> [YOUR INSTRUCTIONS]:
Your task is to print all of the entries exactly, though the pictures should not be included.

> [DATA TO USE]:
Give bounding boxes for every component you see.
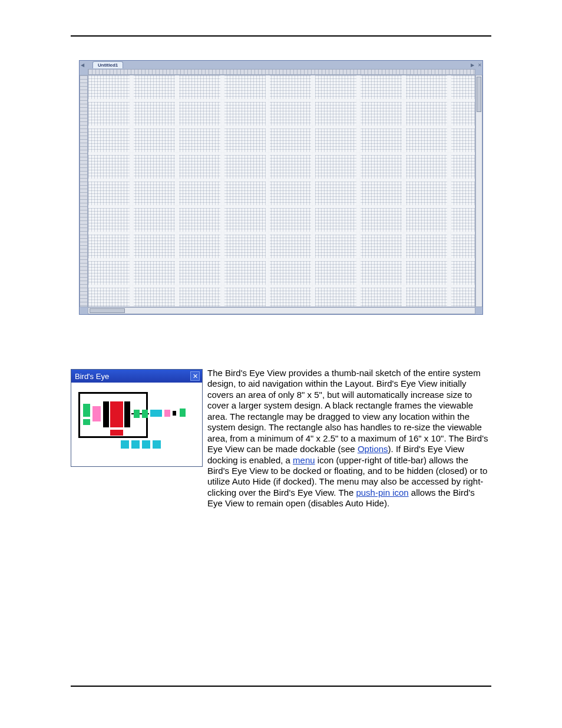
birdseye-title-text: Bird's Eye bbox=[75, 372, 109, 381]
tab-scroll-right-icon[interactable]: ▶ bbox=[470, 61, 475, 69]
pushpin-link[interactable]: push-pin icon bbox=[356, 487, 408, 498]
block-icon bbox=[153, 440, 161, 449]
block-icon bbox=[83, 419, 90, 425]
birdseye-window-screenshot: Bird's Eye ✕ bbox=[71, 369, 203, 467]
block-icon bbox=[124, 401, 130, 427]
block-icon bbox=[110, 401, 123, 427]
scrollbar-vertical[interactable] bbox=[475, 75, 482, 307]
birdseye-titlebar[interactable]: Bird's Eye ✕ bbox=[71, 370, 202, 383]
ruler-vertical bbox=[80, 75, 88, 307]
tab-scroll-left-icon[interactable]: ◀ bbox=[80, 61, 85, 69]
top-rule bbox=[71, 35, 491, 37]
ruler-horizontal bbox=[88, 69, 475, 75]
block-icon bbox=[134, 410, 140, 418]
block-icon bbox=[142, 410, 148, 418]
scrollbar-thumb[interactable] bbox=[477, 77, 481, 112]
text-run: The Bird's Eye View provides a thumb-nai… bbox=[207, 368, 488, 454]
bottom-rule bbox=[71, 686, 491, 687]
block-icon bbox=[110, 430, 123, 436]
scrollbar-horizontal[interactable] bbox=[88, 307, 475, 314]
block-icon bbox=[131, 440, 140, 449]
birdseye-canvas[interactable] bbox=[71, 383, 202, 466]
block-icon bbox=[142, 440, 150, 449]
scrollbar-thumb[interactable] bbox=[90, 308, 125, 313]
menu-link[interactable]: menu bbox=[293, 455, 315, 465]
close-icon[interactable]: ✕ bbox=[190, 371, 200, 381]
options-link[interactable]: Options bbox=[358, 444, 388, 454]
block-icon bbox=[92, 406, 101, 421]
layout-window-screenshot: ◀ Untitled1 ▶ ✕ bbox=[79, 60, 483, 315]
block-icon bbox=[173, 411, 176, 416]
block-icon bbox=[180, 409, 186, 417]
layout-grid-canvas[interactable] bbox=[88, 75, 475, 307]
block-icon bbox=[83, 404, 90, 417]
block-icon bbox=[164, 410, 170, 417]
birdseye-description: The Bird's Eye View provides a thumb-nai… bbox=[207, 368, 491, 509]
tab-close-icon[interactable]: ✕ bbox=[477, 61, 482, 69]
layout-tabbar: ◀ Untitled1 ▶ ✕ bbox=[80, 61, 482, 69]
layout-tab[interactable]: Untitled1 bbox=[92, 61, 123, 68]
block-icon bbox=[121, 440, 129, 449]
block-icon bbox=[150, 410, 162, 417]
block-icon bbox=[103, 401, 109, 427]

> [RESPONSE]:
Give bounding boxes for every component you see.
birdseye-title-text: Bird's Eye bbox=[75, 372, 109, 381]
tab-scroll-right-icon[interactable]: ▶ bbox=[470, 61, 475, 69]
pushpin-link[interactable]: push-pin icon bbox=[356, 487, 408, 498]
block-icon bbox=[153, 440, 161, 449]
block-icon bbox=[83, 419, 90, 425]
birdseye-window-screenshot: Bird's Eye ✕ bbox=[71, 369, 203, 467]
block-icon bbox=[124, 401, 130, 427]
block-icon bbox=[110, 401, 123, 427]
scrollbar-vertical[interactable] bbox=[475, 75, 482, 307]
birdseye-titlebar[interactable]: Bird's Eye ✕ bbox=[71, 370, 202, 383]
ruler-vertical bbox=[80, 75, 88, 307]
tab-scroll-left-icon[interactable]: ◀ bbox=[80, 61, 85, 69]
top-rule bbox=[71, 35, 491, 37]
ruler-horizontal bbox=[88, 69, 475, 75]
block-icon bbox=[134, 410, 140, 418]
block-icon bbox=[142, 410, 148, 418]
scrollbar-thumb[interactable] bbox=[477, 77, 481, 112]
text-run: The Bird's Eye View provides a thumb-nai… bbox=[207, 368, 488, 454]
bottom-rule bbox=[71, 686, 491, 687]
block-icon bbox=[110, 430, 123, 436]
scrollbar-horizontal[interactable] bbox=[88, 307, 475, 314]
block-icon bbox=[131, 440, 140, 449]
birdseye-canvas[interactable] bbox=[71, 383, 202, 466]
block-icon bbox=[142, 440, 150, 449]
scrollbar-thumb[interactable] bbox=[90, 308, 125, 313]
menu-link[interactable]: menu bbox=[293, 455, 315, 465]
close-icon[interactable]: ✕ bbox=[190, 371, 200, 381]
options-link[interactable]: Options bbox=[358, 444, 388, 454]
block-icon bbox=[92, 406, 101, 421]
layout-window-screenshot: ◀ Untitled1 ▶ ✕ bbox=[79, 60, 483, 315]
block-icon bbox=[173, 411, 176, 416]
block-icon bbox=[180, 409, 186, 417]
layout-grid-canvas[interactable] bbox=[88, 75, 475, 307]
block-icon bbox=[83, 404, 90, 417]
block-icon bbox=[164, 410, 170, 417]
birdseye-description: The Bird's Eye View provides a thumb-nai… bbox=[207, 368, 491, 509]
tab-close-icon[interactable]: ✕ bbox=[477, 61, 482, 69]
layout-tabbar: ◀ Untitled1 ▶ ✕ bbox=[80, 61, 482, 69]
layout-tab[interactable]: Untitled1 bbox=[92, 61, 123, 68]
block-icon bbox=[121, 440, 129, 449]
block-icon bbox=[150, 410, 162, 417]
block-icon bbox=[103, 401, 109, 427]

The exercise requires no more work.